Em São Tomé e Príncipe, o Governo decretou a 16 de maio, três dias de Luto Nacional pela morte, na véspera, da renomada poeta e jornalista, Conceição de Deus Lima. Ela tinha 64 anos de idade e era considera a voz mais celebrada da literatura santomense, com obras traduzidas em várias línguas. Muitas as reações de consternação e tristeza pelo seu desaparecimento físico. Devia estar à frente, em julho próximo, da Conferência Internacional sobre o Centenário de Nascimento de Alda Espírito Santo.
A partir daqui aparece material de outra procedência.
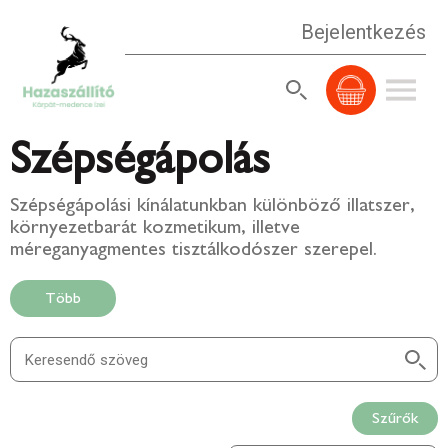
Bejelentkezés
Szépségápolás
Szépségápolási kínálatunkban különböző illatszer,
környezetbarát kozmetikum, illetve
méreganyagmentes tisztálkodószer szerepel.
Több
Szűrők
Dulce Araújo – Vatican News
As duas ilhas equatoriais de São Tomé e Príncipe choram a morte desta sua ilustre filha. E o governo não ficou indiferente. Decretou, a 16 de maio de 2026, três dias de luto nacional pela morte, na véspera, desta renomada poeta e jornalista: Conceição de Deus Lima. Ela tinha 64 anos de idade e era considera a voz mais celebrada da literatura santomense, com obras traduzidas em várias línguas, nomeadamente para o alemão, árabe, checo, espanhol, francês, galego, inglês, italiano, neerlandês, servo-croata e turco.
Conceição tinha sido nomeada pelo Governo, Embaixadora da Cultura são-tomense em setembro de 2025 e as suas obras foram galardoadas no Brasil e nos Estados Unidos da América. Ela organizou a primeira conferência nacional sobre Alda do Espírito Santo em 2025, impulsionou e devia abrir e coordenar a Conferência Internacional sobre a Alda, programada para 2 a 6 de julho próximo, em São Tomé, no âmbito do Centenário de Nascimento da Alda Espírito Santo, poeta e combatente pela libertação de São Tomé e Príncipe do jugo colonial português.
Segundo diversas fontes, a Conceição sentiu-se mal pela manhã do dia 15 e, levada ao hospital, acabou por falecer pouco depois repentina e prematuramente.
Ela foi membro-fundadora da União Nacional dos Escritores e Artistas São-tomenses (UNEAS) e, em 2021, foi nomeada coordenadora nacional, para São Tomé e Príncipe, do Movimento Poético Mundial.
Maria da Conceição Costa de Deus Lima nasceu no sul da ilha de São Tomé, em Santana, onde cresceu e fez os estudos primários e secundários. Mais tarde, estudou jornalismo em Portugal e obteve a Licenciatura em Estudos Afro-Portugueses e Brasileiros pelo King’s College de Londres, cidade onde obteve também o Mestrado em Estudos Africanos, com especialização em Governos e Políticas em África, pela School of Oriental and African Studies (SOAS).
Em Londres trabalhou como jornalista e produtora dos serviços de Língua Portuguesa da BBC, British Broadcasting Corporation.
Em São Tomé e Príncipe Conceição exerceu cargos de direção na Rádio, Televisão e, na imprensa escrita, fundou, em 1993, o agora extinto semanário independente O País Hoje, de que foi diretora.
Tem poemas dispersos em jornais, revistas e antologias de vários países.
De entre as suas obras mais conhecidas, destaque para A dolorosa raiz do Micondó; O Mundo visto do meio; Quando os Ca~es deixam de falar.
A ela dedicaremos a emissão “África em Clave Cultural: personagens e eventos” de quinta-feira, 21 de maio de 2026.